TASK DETAILS
The lines below that include the word "この記事では" are to be reported.

EXTRACTED ENTRIES
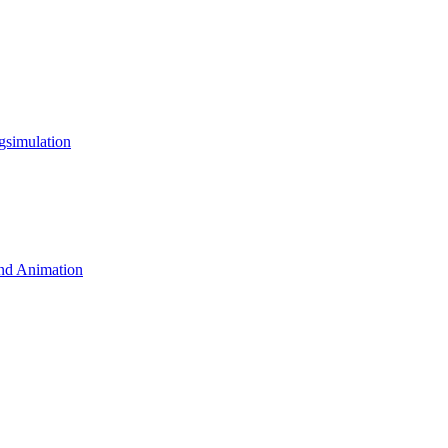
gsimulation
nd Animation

---

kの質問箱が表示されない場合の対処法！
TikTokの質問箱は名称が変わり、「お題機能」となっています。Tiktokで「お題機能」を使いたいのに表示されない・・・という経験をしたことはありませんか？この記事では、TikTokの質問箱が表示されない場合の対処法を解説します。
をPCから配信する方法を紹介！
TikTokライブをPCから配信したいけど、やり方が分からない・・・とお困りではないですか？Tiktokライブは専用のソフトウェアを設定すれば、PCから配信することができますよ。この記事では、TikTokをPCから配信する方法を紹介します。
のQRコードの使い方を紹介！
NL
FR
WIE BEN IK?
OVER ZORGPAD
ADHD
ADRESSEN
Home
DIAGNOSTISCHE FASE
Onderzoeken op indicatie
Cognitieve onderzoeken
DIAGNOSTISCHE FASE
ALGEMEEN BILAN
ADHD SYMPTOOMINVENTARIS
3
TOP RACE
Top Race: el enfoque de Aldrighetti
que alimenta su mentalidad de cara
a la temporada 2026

TASK OUTPUT
TikTokの質問箱は名称が変わり、「お題機能」となっています。Tiktokで「お題機能」を使いたいのに表示されない・・・という経験をしたことはありませんか？この記事では、TikTokの質問箱が表示されない場合の対処法を解説します。
TikTokライブをPCから配信したいけど、やり方が分からない・・・とお困りではないですか？Tiktokライブは専用のソフトウェアを設定すれば、PCから配信することができますよ。この記事では、TikTokをPCから配信する方法を紹介します。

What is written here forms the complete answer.